City limits blur up close




Three decades of retail Originally uploaded by Payton Chung

Chris Leinberger refers to how the 2010 Census tract-level data dump has inevitably led to self-congratulatory crowing by the pavement-lobby-funded sprawl-triumphalist brigade:

“Unfortunately, the census shines the light on the terms ‘city’ and ‘suburb’ –neither of which are the keys to understanding today’s built environment.”

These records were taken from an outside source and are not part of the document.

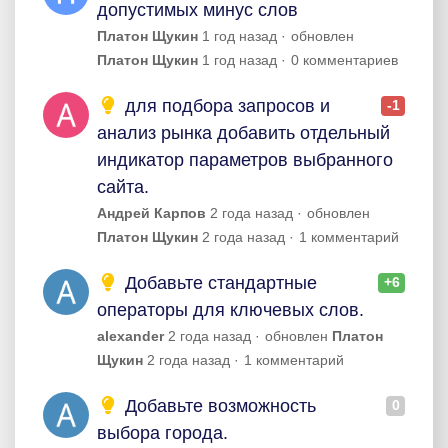
допустимых минус слов
Платон Щукин
1 год назад
обновлен
Платон Щукин
1 год назад
0 комментариев
для подбора запросов и
-1
анализ рынка добавить отдельный
индикатор параметров выбранного
сайта.
Андрей Карпов
2 года назад
обновлен
Платон Щукин
2 года назад
1 комментарий
Добавьте стандартные
+6
операторы для ключевых слов.
alexander
2 года назад
обновлен
Платон
Щукин
2 года назад
1 комментарий
Добавьте возможность
0
выбора города.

Friendship Heights, Maryland shows a particularly striking illustration of how it’s dangerous to strictly rely on Census geography to define terms like “city” and “suburb.” (As if categorizing Fresno as a city and Newark as a suburb weren’t quite enough.) On the right, the Mazza Gallerie enclosed mall walls itself off from the “central city” streets, whereas on the left, the mixed-use, high-rise, street-facing Wisconsin Place is in the “suburbs.” To further muddle the vagaries of local Census geography, the four-block, 34-acre Census Designated Place (and incorporated tax district) of Friendship Heights Village is right behind Wisconsin Place. Since it’s just a cluster of mostly residential high rises, it’s the single most densely populated “place” in the entire country, with 79,556 residents per square mile. Even Manhattan only clocks in at 69,468 per square mile.

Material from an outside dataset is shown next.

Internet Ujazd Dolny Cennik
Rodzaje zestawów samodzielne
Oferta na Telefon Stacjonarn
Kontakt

On the broader point: the triumphalists still refuse to recognize that population growth is just one, and not even a particularly good, metric of success. Global and national population growth is slowing, household sizes are declining, and housing space consumption per capita has grown considerably (although this trend is declining in suburbs, it probably still has a way to go in cities). All of these trends, plus the by-definition relative lack of cheap developable land in cities, means that cities will lag in population growth — but that most have turned the corner and are no longer places that people are fleeing when given the choice. I described Chicago’s turnaround as not one where the population is growing, but as one where it is ceasing to shrink as quickly (a turnaround in the second derivative of population growth). To the extent that hasn’t been borne out, it’s also a definitional problem — the city’s core is still growing, but outlying, low-density neighborhoods are emptying out as they undergo a different, more painful part of a demographic cycle. That doesn’t change the fact that something remarkably novel and different is happening to the core, though.